FE simulation of hydrogen diffusion in duplex stainless steel

•FE simulation of hydrogen (H) diffusion in duplex stainless steel is performed.•Highest diffusion coefficient is found for model with elongated austenite phases.•Diffusion rate for coarse and fine phases are similar when austenite is saturated.•Embedded flaw and tensile stress causes 6–8 times increase in local H concentration.

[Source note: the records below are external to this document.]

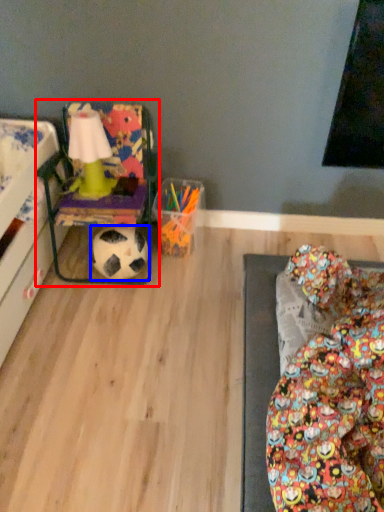 Question: Which object appears closest to the camera in this image, bean bag chair (highlighted by a red box) or football (highlighted by a blue box)?

Choices:
 (A) bean bag chair
 (B) football

Answer: (A) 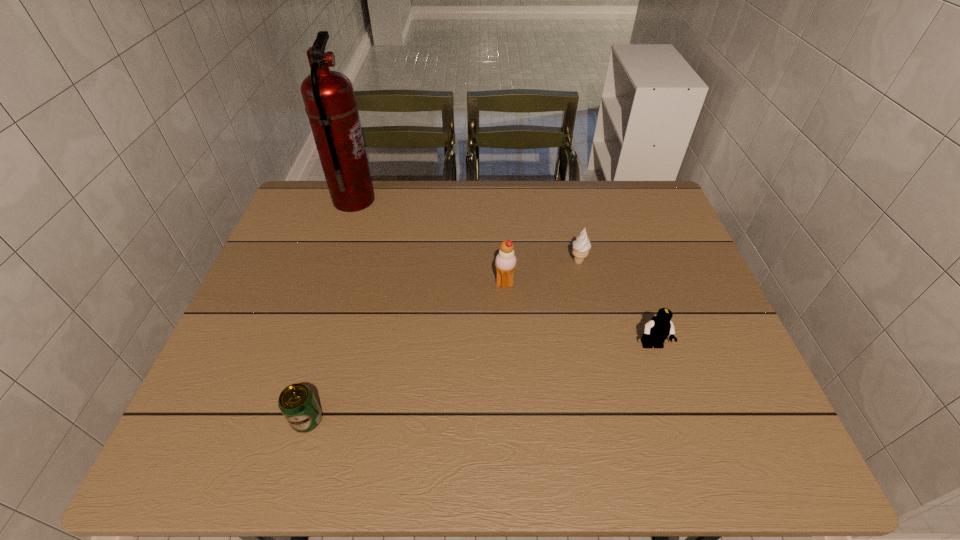 Identify the location of object that is at the right edge. (656, 331).

Find the location of a particular element. object at the far left corner is located at coordinates (328, 96).

At what (x,y) coordinates should I click in order to perform the action: click on free space at the far edge. Please return your answer as a coordinate pair (x, y). Looking at the image, I should click on (584, 210).

Where is `free space at the near edge of the desktop`? Image resolution: width=960 pixels, height=540 pixels. free space at the near edge of the desktop is located at coordinates (655, 460).

I want to click on free region at the left edge of the desktop, so click(245, 373).

In the image, there is a desktop. Where is `vacant space at the right edge`? vacant space at the right edge is located at coordinates (683, 327).

At what (x,y) coordinates should I click in order to perform the action: click on vacant space at the far left corner of the desktop. Please return your answer as a coordinate pair (x, y). Looking at the image, I should click on (318, 191).

In order to click on free spot between the rightmost object and the nearest object in this screenshot , I will do `click(480, 383)`.

Where is `free space that is in between the second nearest object and the second tallest object`? The image size is (960, 540). free space that is in between the second nearest object and the second tallest object is located at coordinates (578, 315).

The image size is (960, 540). I want to click on empty space that is in between the fire extinguisher and the second object from right to left, so click(467, 231). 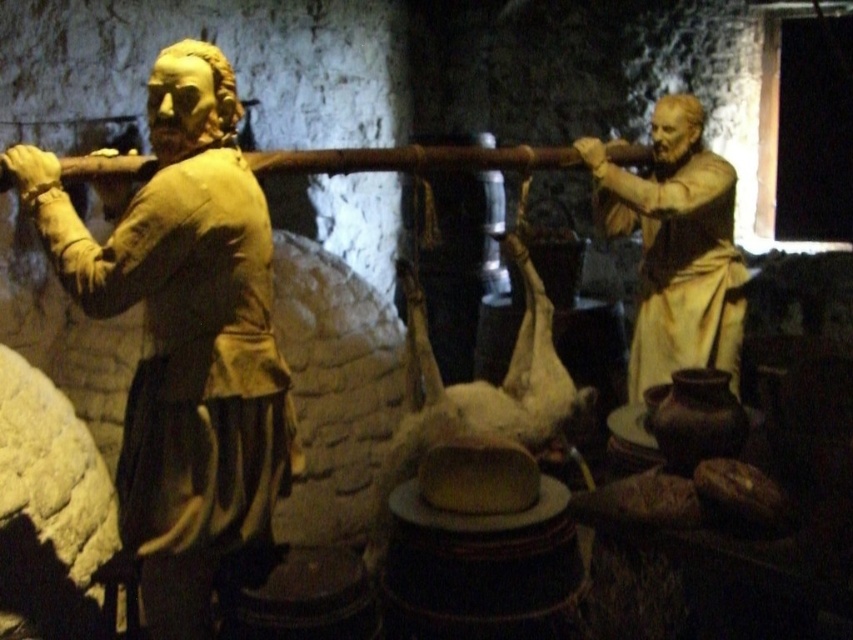 You are an art conservator examining two matte gold statues in a dimly lit historical setting. You notice the matte gold statue at left and the matte gold statue at right. Which statue is located to the left of the other?

The matte gold statue at left is positioned on the left side of the matte gold statue at right, so it is located to the left of the other.

You are a visitor in this historical setting and want to take a photo of the matte gold statue at left without including the two figures holding the long wooden pole. Is the statue positioned in a way that allows you to frame it without the figures in the shot?

The matte gold statue at left is located at point [183,336], which is to the left side of the scene. Since the two figures are centrally positioned, you can frame the statue by focusing on the left area, avoiding the central figures holding the long wooden pole. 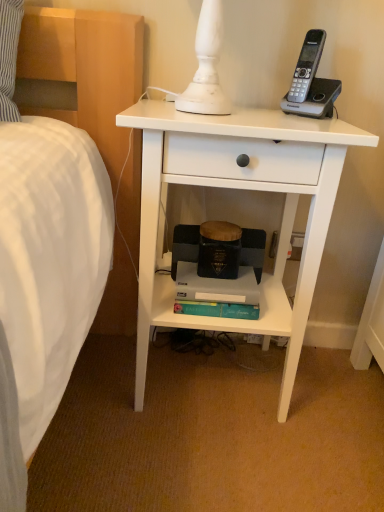 Question: Is white matte nightstand at center closer to camera compared to teal matte paperback book at lower center?

Choices:
 (A) no
 (B) yes

Answer: (B)

Question: Considering the relative sizes of white matte nightstand at center and teal matte paperback book at lower center in the image provided, is white matte nightstand at center taller than teal matte paperback book at lower center?

Choices:
 (A) no
 (B) yes

Answer: (B)

Question: Is white matte nightstand at center shorter than teal matte paperback book at lower center?

Choices:
 (A) yes
 (B) no

Answer: (B)

Question: From a real-world perspective, does white matte nightstand at center sit lower than teal matte paperback book at lower center?

Choices:
 (A) yes
 (B) no

Answer: (B)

ABAQUS FE simulations of hydrogen diffusion in duplex stainless steel have been performed. Three models with different ferrite–austenite configurations have been applied and the hydrogen diffusion and the hydrogen coefficient have been evaluated as a function of austenite phase size and shape and the calculated diffusion coefficients compared to literature. Hydrogen concentration due to stress and plastic strain close to an embedded flaw has also been evaluated. An important observation is that the simulations show that when the austenite phases are saturated with hydrogen there is no large difference in the overall diffusion rate between the small and large phased models, i.e. no influence of tortuosity is observed. The work clearly demonstrates that both microstructure and flaws will influence the hydrogen diffusion and the hydrogen concentration and hence, must be taken into account when evaluating the susceptibility of hydrogen stress cracking in duplex stainless steels.